Creative Writing reading showcases alumni and faculty works


Photo Courtesy of The Poetry Vlog

C.R. Grimmer, an OU alum, presented three of their recent works at the annual creative writing reading event.

The Oakland University Creative Writing program held their third-annual faculty and alumni creative writing reading event on Tuesday, Feb. 9.

Hosted over Zoom, the 6 p.m. event was headlined by OU English professor Annette Gilson and University of Washington lecturer and Seattle-based poet C. R. Grimmer, an OU alumni. The two read selections from their most recent works, explained some of the inspirations and background behind the passages and took questions from the audience.

Gilson was the first of the writers to present their work. Despite describing herself as more of a novelist than a short story writer, Gilson chose to read “The Proposal,” a short story inspired by her time working in an eccentric and upscale Manhattan restaurant in the 1980s. “The Proposal” will be published in an upcoming edition of the literary magazine “Fiction.”

“I did get proposed to when I was working as a waitress there,” Gilson said. “Though not all of what happens in the story is true, so I kind of went off from that basic premise.”

When given the metaphorical floor, Grimmer read three poems. Two were from their recently released book “The Lyme Letters” and one from their chapbook “O—(ezekiel’s wife).” “Lyme Letters” has received praise from John Beer, Geffrey Davis and Tyrone Williams.

“[‘The Lyme Letters’ poems] are very strange,” Grimmer said. “The book comes out of pretty much the same years I was at OU … so they are all letters … They are very much trying to figure out how to navigate living in a kind of Pentecostal Michigan home and not really being out yet and having a deep affinity for caretakers in your life that are sometimes your pets.”

Gilson was one of Grimmer’s professors while they attended OU, and the detail was brought up throughout the night.

“I want to say I am really pleased to be the introductory reader for tonight’s [event], in that it seems fitting because I am one of the people who introduced [Grimmer] to the world ten years ago,” Gilson said before her reading. “And now here we are celebrating their book prize and publication.”

The first dedication in “The Lyme Letters” is to Gilson.

After Grimmer finished their poems and the audience unmuted to applause, the authors for the evening answered questions from the Zoom text chat. One student asked what the best piece of advice Gilson and Grimmer had for aspiring writers. To Grimmer, it was to be prepared for rejection.

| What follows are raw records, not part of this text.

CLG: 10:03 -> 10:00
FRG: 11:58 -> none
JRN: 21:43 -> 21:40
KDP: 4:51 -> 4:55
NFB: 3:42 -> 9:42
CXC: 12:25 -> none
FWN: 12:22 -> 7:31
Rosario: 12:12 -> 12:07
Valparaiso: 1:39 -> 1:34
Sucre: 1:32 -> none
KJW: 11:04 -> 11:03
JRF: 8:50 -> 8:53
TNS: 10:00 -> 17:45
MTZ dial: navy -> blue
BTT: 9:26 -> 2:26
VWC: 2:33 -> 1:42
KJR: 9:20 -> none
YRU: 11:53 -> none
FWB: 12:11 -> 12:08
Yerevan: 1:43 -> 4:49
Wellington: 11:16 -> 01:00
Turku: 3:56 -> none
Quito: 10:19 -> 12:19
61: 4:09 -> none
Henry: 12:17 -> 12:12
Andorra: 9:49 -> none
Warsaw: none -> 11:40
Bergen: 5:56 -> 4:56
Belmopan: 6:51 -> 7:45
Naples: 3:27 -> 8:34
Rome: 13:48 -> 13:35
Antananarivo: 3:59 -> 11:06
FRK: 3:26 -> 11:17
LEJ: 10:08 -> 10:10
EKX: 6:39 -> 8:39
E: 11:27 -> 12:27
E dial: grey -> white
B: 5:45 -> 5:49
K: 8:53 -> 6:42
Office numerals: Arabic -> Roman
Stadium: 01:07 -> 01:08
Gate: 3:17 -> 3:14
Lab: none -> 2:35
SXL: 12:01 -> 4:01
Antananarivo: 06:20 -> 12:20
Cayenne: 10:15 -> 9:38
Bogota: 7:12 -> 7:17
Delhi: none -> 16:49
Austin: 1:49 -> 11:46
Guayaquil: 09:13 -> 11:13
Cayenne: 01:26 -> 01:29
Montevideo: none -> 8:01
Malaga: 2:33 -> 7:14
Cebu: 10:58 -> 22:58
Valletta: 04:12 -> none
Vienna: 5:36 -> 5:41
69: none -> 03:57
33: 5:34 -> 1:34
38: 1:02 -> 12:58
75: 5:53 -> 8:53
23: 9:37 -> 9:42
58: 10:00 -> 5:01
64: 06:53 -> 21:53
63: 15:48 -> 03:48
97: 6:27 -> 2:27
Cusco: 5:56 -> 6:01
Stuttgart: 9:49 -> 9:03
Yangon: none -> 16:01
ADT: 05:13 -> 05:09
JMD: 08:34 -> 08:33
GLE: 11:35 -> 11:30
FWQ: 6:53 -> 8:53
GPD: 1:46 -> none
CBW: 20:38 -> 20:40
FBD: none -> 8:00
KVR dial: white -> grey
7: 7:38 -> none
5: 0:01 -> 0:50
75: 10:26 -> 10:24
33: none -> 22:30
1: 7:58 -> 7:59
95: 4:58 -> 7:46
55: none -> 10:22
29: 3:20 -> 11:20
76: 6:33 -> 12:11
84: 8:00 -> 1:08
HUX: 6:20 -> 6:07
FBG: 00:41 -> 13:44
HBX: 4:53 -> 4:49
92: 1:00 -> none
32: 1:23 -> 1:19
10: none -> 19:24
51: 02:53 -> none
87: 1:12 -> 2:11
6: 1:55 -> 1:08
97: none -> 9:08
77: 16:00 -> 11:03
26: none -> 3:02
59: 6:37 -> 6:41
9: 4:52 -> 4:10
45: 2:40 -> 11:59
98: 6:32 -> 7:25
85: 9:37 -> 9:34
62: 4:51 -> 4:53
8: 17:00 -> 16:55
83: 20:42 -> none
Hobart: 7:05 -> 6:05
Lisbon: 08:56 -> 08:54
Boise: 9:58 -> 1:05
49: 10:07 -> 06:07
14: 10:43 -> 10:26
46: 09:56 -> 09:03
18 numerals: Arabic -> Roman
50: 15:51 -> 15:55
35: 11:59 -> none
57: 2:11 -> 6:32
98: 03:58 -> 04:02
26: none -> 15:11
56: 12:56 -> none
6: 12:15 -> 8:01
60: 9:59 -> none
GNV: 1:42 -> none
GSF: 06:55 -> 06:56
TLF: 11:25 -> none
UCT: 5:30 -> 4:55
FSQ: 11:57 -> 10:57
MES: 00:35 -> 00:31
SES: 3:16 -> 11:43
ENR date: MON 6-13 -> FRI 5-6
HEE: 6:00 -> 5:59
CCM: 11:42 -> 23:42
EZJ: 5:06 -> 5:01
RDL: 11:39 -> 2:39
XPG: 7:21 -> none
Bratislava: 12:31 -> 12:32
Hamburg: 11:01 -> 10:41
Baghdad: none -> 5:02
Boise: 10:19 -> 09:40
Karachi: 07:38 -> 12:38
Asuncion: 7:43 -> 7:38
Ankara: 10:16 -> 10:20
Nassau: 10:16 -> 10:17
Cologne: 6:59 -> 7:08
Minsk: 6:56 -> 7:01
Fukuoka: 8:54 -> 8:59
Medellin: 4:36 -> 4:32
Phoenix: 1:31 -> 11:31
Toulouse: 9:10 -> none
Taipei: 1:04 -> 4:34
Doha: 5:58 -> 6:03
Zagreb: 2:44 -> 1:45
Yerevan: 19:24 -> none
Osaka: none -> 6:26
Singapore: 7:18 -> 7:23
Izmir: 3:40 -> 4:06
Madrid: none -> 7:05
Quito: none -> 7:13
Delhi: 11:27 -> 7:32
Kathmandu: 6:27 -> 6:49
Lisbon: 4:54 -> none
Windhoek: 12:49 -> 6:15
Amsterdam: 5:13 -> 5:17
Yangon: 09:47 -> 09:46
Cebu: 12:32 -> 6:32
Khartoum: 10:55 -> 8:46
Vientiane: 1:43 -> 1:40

“You have to depersonalize from rejection,” Grimmer said, making sure to mention Gilson gave them the advice at OU. “Everyone in [creative writing] programs are trying to publish, and what I noticed is the people do continue and get their work out there are willing to get rejected over and over … I have colleagues who are way better writers than me at academic prose, and they are way less published because they just really struggle with the peer review process or struggle with the rejection piece.”

Gilson has been teaching at OU for over 20 years and published her novel “New Light” in 2010. She is currently working on five novels including a trilogy of young adult novels titled “Skyrider” and standalone novels “Mouse and Goose” and “A Book of Mirrors.”

Grimmer attended OU from 2007-2011. Alongside writing poetry and teaching, Grimmer runs “The Poetry Vlog,” a video series and podcast discussing the intersections between poetry and pop culture.